Our analysis demonstrated the isolated presence of anti-GalC IgM and IgG antibodies in both CSF and serum ([Fig. 1]). In serum, the binding activity of IgG antibodies to GalC was inhibited by the presence of GM1, GD1a, GD1b, or GQ1b and attenuated by the presence of GM2 and asialo-GM1. The presence of serum antibodies against N-methyl-d-aspartate receptor, voltage-gated potassium channel complex, and aquaporin-4 had previously been excluded.

Zoom Image
Fig. 1 Antibody profile against various glycolipids in a patient with Bickerstaff brain stem encephalitis following Mycoplasma pneumoniae infection. Both IgM and IgG antibodies against single glycolipids (x – Neg) and glycolipid complexes (x – y) in cerebrospinal fluid and serum were determined by enzyme-linked immunosorbent assay. Abbreviations: AGM1, asialo-GM1; GalC, galactocerebroside.
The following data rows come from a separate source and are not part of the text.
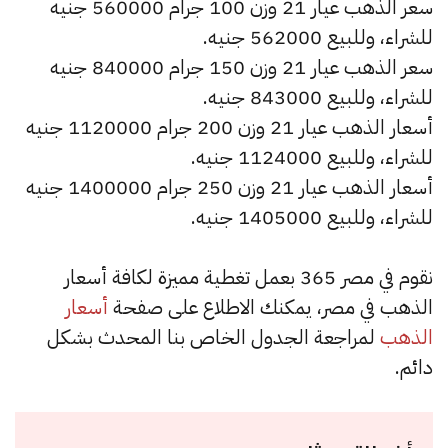
سعر الذهب عيار 21 وزن 100 جرام 560000 جنيه
للشراء، وللبيع 562000 جنيه.
سعر الذهب عيار 21 وزن 150 جرام 840000 جنيه
للشراء، وللبيع 843000 جنيه.
أسعار الذهب عيار 21 وزن 200 جرام 1120000 جنيه
للشراء، وللبيع 1124000 جنيه.
أسعار الذهب عيار 21 وزن 250 جرام 1400000 جنيه
للشراء، وللبيع 1405000 جنيه.
نقوم في مصر 365 بعمل تغطية مميزة لكافة أسعار
الذهب في مصر، يمكنك الاطلاع على صفحة
أسعار
الذهب
لمراجعة الجدول الخاص بنا المحدث بشكل
دائم.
To our knowledge, this is the first case of BBE with the detection of anti-GalC antibodies.

BBE is closely related to GBS, forming a continuous spectrum.[6] [7] This is supported by immunological findings in which antibodies against the myelin glycolipid GQ1b were strongly associated with BBE.[8] Anti-GQ1b antibodies were also found in the serum of the two previously reported BBE cases associated with M. pneumoniae infection.[9] [10]
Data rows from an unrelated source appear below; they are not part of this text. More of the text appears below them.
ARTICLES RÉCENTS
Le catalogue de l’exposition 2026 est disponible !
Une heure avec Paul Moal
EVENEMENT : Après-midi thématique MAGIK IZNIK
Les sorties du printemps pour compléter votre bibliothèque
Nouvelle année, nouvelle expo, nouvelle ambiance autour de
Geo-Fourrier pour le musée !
In GBS, antibodies against M. pneumoniae infection have been found to cross-react with the myelin glycolipid GalC.[11] [12] GalC is a major glycolipid antigen in the myelin of both the peripheral and CNS, and accounts for 32% of the CNS myelin lipid content.[13] Anti-GalC antibodies caused demyelinating neuropathy in rabbits immunized with GalC[14] and have also been associated with demyelination in GBS,[12] encephalitis,[15] and encephalomyelitis.[16] Anti-GalC antibodies were not tested in the other two BBE cases associated with M. pneumoniae infection.[9] [10]
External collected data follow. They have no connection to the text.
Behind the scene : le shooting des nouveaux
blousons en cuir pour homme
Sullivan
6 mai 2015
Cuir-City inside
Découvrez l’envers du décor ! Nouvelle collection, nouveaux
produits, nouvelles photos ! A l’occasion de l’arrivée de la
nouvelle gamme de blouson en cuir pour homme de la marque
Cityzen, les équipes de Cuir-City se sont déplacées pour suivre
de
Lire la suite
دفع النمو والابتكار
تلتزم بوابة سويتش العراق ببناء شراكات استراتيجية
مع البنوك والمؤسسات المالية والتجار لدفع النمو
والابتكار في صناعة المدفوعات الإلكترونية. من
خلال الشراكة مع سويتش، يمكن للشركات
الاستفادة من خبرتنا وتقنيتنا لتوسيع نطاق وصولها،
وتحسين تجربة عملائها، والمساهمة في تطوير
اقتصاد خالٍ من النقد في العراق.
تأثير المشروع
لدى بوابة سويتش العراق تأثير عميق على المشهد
Because we detected an intrathecal antibody synthesis of M. pneumoniae–specific antibodies in this case and because it has been demonstrated that anti-GalC antibodies cross-react with M. pneumoniae,[11] [12] there is evidence that these anti-GalC antibodies were induced by M. pneumoniae. In fact, we detected anti-GalC antibodies in CSF and serum, although the mere presence of anti-GalC in CSF may have a pivotal role for the pathogenesis of BBE. However, the mechanisms of M. pneumoniae–driven antibody responses within the CNS are unclear. It is also possible that during inflammation the blood–brain barrier (BBB) can become permeable, which would thereby enable serum antibodies to cross the BBB and cause disease.

In conclusion, the presence of antibodies to GalC (in absence of antibodies to GQ1b) in this patient may suggest that these antibodies are involved in the development of BBE. Their hypothesized role in the pathogenesis may provide a basis for immunomodulatory treatment in BBE associated with M. pneumoniae infection.